Expense Allocation Portal (EAP)
o Breakdowns and views that are essentially identical to CORD, but with some minor differences.
For demand as opposed to orders.
Using need-by weeks as opposed to delivery weeks.
Only looking at major rack types and limiting location info to regions.
o Overview of top services that got cut. Globally, per region and per rack type.
o Overview of top services that will pull from spares. Globally, per region and per rack type.
o Overview of data discrepancies when compared to CORD, to capture last-minute changes in CORD (due to urgent business needs) that were not reflected in EAP.

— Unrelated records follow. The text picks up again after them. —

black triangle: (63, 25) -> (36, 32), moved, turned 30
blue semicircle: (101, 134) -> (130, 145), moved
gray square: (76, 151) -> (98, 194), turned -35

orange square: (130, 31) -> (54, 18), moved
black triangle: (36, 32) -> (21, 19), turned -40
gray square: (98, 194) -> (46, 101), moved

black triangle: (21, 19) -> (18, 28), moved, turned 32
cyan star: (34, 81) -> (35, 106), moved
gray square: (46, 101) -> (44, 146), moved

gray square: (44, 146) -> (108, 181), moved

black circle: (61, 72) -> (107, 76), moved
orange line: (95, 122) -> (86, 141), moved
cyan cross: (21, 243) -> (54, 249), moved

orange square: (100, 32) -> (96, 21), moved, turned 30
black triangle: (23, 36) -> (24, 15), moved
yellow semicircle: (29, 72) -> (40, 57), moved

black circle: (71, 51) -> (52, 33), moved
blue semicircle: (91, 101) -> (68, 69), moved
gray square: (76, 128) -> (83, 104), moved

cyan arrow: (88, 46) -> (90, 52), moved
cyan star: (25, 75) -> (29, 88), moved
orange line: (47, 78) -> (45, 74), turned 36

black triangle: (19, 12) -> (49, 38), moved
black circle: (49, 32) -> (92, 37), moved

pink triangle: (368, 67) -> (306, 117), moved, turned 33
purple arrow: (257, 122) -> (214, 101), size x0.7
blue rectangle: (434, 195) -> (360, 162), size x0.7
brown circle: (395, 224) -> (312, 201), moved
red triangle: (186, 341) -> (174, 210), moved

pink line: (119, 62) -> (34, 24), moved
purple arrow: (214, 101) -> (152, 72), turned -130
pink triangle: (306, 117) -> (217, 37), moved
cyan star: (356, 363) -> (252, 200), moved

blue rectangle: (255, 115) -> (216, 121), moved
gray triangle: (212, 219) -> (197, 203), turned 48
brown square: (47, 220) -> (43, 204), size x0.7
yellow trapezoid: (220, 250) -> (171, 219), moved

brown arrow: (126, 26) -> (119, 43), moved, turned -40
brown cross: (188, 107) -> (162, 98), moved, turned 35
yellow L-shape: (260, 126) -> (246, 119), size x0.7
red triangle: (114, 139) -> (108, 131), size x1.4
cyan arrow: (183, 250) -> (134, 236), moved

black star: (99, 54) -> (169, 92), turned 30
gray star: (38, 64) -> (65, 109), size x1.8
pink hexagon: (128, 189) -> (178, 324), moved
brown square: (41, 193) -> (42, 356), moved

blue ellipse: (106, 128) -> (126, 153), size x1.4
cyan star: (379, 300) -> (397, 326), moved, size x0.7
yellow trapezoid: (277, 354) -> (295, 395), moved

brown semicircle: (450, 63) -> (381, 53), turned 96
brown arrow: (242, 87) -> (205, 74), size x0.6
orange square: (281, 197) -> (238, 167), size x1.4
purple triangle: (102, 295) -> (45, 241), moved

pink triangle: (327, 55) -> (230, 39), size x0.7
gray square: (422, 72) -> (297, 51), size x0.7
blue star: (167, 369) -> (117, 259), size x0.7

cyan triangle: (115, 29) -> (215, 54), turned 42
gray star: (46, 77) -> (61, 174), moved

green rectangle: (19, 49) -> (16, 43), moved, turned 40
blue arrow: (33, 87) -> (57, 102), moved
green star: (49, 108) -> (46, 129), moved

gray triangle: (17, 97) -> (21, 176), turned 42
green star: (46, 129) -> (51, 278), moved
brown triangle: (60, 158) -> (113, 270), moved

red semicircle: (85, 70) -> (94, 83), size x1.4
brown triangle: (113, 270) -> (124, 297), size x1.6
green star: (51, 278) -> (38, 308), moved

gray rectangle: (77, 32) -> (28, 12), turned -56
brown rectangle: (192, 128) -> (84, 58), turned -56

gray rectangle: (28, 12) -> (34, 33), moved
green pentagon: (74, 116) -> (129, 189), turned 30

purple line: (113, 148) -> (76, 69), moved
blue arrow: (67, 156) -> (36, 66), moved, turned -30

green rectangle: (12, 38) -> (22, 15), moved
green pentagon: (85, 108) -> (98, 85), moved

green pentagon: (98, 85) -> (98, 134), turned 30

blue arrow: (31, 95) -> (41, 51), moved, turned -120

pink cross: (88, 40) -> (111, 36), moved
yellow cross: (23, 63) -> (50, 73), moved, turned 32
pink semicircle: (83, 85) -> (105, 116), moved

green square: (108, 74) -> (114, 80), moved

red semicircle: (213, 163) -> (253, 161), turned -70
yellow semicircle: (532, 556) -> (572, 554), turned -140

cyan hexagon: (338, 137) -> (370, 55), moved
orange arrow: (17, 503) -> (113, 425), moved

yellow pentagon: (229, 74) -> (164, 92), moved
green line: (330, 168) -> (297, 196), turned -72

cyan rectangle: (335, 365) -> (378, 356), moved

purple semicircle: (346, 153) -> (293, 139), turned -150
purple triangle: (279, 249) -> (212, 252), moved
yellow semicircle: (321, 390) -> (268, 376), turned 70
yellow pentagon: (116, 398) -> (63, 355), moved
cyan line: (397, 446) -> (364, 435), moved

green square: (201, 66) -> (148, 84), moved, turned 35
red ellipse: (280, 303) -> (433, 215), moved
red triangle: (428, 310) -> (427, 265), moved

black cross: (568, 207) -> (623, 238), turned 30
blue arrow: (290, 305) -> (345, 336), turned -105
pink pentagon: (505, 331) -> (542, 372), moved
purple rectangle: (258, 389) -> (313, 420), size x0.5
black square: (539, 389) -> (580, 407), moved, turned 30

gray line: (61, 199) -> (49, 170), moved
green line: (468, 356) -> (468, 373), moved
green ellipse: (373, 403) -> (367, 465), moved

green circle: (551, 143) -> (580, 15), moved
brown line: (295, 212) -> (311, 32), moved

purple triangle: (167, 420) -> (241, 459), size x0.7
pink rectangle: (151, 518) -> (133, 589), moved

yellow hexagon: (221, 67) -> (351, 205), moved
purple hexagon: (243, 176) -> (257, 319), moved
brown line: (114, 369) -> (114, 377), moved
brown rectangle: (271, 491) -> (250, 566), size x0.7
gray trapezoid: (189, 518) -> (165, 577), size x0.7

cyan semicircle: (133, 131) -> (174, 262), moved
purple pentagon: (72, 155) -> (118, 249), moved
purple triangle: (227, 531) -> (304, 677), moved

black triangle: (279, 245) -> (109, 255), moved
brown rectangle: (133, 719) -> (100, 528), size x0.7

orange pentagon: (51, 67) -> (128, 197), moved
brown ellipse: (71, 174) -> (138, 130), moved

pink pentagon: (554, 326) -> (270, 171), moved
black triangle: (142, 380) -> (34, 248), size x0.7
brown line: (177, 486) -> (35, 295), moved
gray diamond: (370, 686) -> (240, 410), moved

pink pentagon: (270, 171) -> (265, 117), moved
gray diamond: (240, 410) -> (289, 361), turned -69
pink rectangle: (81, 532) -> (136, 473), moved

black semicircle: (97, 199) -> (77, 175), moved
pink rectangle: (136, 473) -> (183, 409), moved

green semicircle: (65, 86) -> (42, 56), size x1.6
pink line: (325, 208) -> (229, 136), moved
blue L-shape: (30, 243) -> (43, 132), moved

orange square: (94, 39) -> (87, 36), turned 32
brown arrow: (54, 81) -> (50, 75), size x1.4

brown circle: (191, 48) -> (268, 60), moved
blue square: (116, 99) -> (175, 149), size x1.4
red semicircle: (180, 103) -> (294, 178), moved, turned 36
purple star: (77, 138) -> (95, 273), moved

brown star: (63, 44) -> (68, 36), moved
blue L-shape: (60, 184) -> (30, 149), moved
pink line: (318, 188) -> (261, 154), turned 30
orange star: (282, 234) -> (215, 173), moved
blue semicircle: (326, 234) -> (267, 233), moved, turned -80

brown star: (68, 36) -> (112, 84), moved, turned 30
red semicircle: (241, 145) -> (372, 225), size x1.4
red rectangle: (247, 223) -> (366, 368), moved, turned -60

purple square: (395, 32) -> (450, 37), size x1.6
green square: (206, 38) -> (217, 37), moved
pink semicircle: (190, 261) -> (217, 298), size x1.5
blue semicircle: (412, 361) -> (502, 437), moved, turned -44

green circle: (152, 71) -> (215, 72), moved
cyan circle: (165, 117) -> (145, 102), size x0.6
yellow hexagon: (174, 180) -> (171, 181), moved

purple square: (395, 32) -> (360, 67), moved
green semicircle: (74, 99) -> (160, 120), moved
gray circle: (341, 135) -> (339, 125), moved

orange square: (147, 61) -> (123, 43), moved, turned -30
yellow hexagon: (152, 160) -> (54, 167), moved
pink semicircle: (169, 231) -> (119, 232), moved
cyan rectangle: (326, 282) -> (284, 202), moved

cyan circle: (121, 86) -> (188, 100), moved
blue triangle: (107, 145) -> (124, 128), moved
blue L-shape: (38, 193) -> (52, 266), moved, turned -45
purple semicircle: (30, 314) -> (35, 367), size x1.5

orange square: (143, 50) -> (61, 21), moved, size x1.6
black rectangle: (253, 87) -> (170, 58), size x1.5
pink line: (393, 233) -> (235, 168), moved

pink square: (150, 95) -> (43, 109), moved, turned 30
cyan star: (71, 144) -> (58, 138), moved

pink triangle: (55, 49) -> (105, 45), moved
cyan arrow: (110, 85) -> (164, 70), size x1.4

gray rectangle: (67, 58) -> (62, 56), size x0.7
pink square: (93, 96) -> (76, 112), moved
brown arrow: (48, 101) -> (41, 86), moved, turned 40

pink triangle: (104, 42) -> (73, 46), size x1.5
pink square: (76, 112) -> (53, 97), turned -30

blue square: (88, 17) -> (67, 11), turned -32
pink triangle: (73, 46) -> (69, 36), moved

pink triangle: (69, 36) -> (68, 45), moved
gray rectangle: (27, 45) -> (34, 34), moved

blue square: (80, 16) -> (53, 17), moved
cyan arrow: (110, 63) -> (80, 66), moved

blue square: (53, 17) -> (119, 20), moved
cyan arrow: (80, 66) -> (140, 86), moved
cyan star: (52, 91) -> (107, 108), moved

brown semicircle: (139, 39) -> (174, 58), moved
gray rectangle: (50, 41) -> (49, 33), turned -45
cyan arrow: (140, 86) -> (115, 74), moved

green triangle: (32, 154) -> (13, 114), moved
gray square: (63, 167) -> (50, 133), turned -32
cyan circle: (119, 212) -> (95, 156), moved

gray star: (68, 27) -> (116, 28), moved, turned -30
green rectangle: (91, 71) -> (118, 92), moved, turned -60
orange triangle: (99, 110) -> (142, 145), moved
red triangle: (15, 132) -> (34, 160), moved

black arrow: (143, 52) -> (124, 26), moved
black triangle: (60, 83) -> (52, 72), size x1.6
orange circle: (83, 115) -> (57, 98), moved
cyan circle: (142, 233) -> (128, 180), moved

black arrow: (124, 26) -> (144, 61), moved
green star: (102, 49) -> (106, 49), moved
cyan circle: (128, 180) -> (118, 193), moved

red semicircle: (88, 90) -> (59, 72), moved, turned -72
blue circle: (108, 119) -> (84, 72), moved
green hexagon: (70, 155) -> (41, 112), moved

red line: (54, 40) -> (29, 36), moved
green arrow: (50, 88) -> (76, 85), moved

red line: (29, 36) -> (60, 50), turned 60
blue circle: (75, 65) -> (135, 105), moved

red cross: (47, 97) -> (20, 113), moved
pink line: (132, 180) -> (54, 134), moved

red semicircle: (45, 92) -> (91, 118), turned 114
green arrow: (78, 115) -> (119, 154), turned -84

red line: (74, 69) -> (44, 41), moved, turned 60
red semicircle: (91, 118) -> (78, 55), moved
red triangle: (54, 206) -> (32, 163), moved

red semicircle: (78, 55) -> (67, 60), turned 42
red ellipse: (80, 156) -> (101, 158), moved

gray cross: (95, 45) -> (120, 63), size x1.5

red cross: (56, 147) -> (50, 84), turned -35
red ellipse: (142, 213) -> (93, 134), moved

Capacity Requests Portal (CRP)
o End of quarter summary report for planned quotas, operational quotas and allocations.
o Broken out by Product Group (or Product or Service), major rack type and region.
o Status report for a Product Group (or Product or Service) in terms of allocations against operational quota and remaining headroom.
o Headroom broken down by major rack type and region.

HW Refresh Portal (HWR)
o Reconciliation report that ensures orders (in CORD) exceed agreed counts (in the HW Refresh Portal) to support all migrating clusters.
o An initial reconciliation view already exists in the HW Refresh Portal.

On Demand Planner (ODP)
o Output of regionalization module broken out by Product Group, rack type and region.
o Variety of views used to present the ODP data in leadership meetings that have already been compiled in a number of slide decks.

CODE AND DATA MANAGEMENT
There are a number of platform pieces related to code and data management, namely:
Moving and refactoring codebase around to be consistent across all systems in CaMPe.
Writing integration and unit tests where needed.
Writing performance benchmarks for our APIs and UIs.
Excel support for data pulled out of various systems to enable various types of analyses needed by our stakeholders.
Helping with oncall rotations, especially in terms of debugging legacy systems that often involve finding data integrity problems, as opposed to requiring any code changes.


REVAMPING W8 DASHBOARD
There is a need to revamp the W8 dashboard, based on guidance from CEA members, to make the data more actionable,
and more connected to utilization statistics (and other views) in Overwatch. Possibly cleaning up and generalizing the underlying data pipelines as well.